Islamic History Part II:
Let us take another quick walk back in history in order to get a better picture of what I have been proposing. I will again identify the “First Beast from the Sea” through past events, and then discuss what the “Second Beast from the Earth” will look like in the future.
As stated before, Islam appeared in the 7th century superseding three previous “horns” of Rome: the pagan Roman Empire, Constantine’s vast Christian Empire, and then the Eastern Christian Byzantine Empire. Islam’s main aim was to convert and conquer the entire world for Allah, totally destroying the Christians and Jews (God’s “people of the Book”). This was to be accomplished by force and upon threat of death, according to the Koran: “Fight those who believe not in Allah...” (Surah 9:29), and “Kill the disbelievers wherever we [you] find them” (Surah 2:191). In only 100 years, Islam swept by sword and scimitar across four immense regions: from the Arabian Peninsula to as far west as the Iberian Peninsula and parts of France in Europe, all of north of Africa, parts of the Balkan region, Persia, and as far east as Central Asia. Several Caliphates (such as the Rashidun and Umayyad) quickly conquered the important Christian centers of Damascus, Jerusalem, Alexandria, and Carthage, though they could not overtake the Byzantine capital of Constantinople until later in the 15th century, but not for lack of trying many times.
In the 13th century, Islam was confronted from
the east by Genghis Khan’s equally destructive
and blood-thirsty Mongolian Empire in
its westward thrust.[1]
This began as a multi-religious empire, but by the time of Kublai Khan’s death (his grandson) in the 14th century, the
western portions of its enormous khanates had embraced the Muslim religion.[2]
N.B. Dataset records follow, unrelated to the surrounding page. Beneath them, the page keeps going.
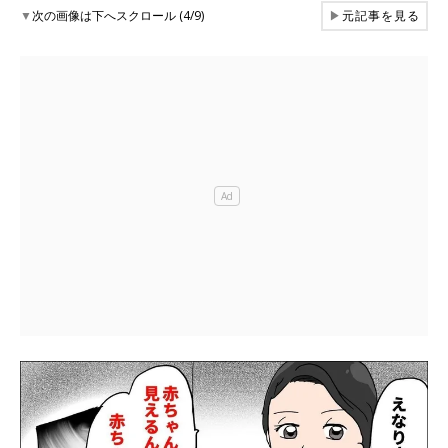
▼
次の画像は下へスクロール (4/9)
▶
元記事を見る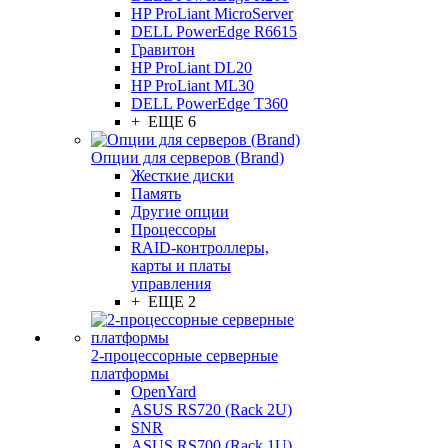
HP ProLiant MicroServer
DELL PowerEdge R6615
Гравитон
HP ProLiant DL20
HP ProLiant ML30
DELL PowerEdge T360
+ ЕЩЕ 6
Опции для серверов (Brand)
Жесткие диски
Память
Другие опции
Процессоры
RAID-контроллеры,
карты и платы
управления
+ ЕЩЕ 2
2-процессорные серверные
платформы
OpenYard
ASUS RS720 (Rack 2U)
SNR
ASUS RS700 (Rack 1U)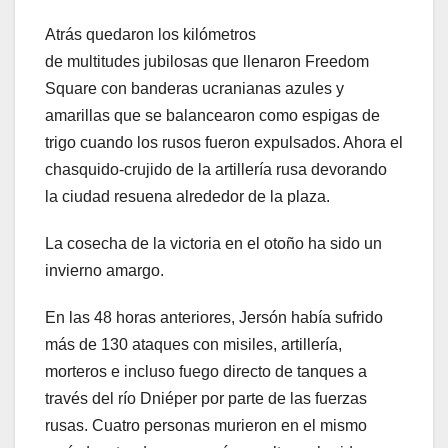
Atrás quedaron los kilómetros
de multitudes jubilosas que llenaron Freedom
Square con banderas ucranianas azules y
amarillas que se balancearon como espigas de
trigo cuando los rusos fueron expulsados. Ahora el
chasquido-crujido de la artillería rusa devorando
la ciudad resuena alrededor de la plaza.
La cosecha de la victoria en el otoño ha sido un
invierno amargo.
En las 48 horas anteriores, Jersón había sufrido
más de 130 ataques con misiles, artillería,
morteros e incluso fuego directo de tanques a
través del río Dniéper por parte de las fuerzas
rusas. Cuatro personas murieron en el mismo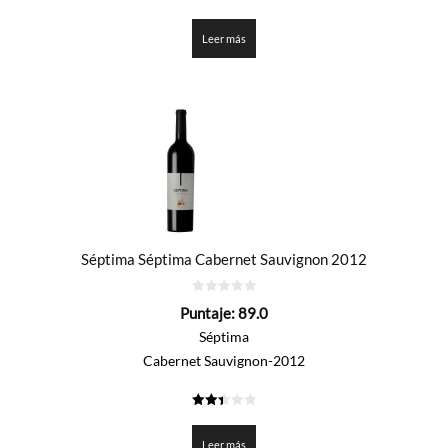
3.45
de 5
Leer más
Séptima Séptima Cabernet Sauvignon 2012
0
Puntaje:
89.0
de
5
Séptima
Cabernet Sauvignon-2012
2.45
de 5
Leer más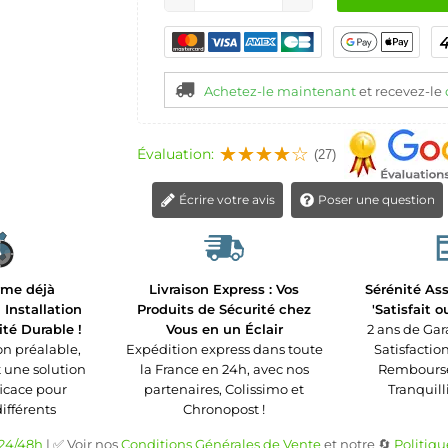
Achetez-le maintenant
et recevez-le
Évaluation:
(27)
Écrire votre avis
Poser une question
rme déjà
Livraison Express : Vos
Sérénité Ass
Installation
Produits de Sécurité chez
'Satisfait 
ité Durable !
Vous en un Éclair
2 ans de Gar
n préalable,
Expédition express dans toute
Satisfaction
t une solution
la France en 24h, avec nos
Remboursé 
ficace pour
partenaires, Colissimo et
Tranquilli
différents
Chronopost !
 24/48h
| ✅ Voir nos
Conditions Générales de Vente
et notre 🔄
Politiqu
Thus, there were various huge competing Muslim empires in parts of the world at
the same time, such as the Egyptian Mameluke Sultanate, the Golden
Horde Khanate in Turkey and southern Russia, the Ilkhanate in modern
Iraq and Iran, the Chagatai Khanate north of India, and the Delhi Sultanate
in India.
Though the ancient Yuan Dynasty of China and the further eastern regions remained mainly Buddhist, the number of Muslims in the Far East also increased.[3] Later, the territory of Russia, for a time governed by the Golden Horde, expelled the Muslims and retained its own version of Christianity. Thus, in this manner, the Mongolian Empire, the largest in contiguous territory of all history, collaborated in spreading Islam between Eurasia, northeast Asia, and parts of Southeast Asia.[4] The Mongols even reached the Levant and Israel as far as Gaza. (See map above of the Mongolian conquests that imposed Islam, plus part of the already conquered Muslim centers of the Middle East, during the 14th century).[5]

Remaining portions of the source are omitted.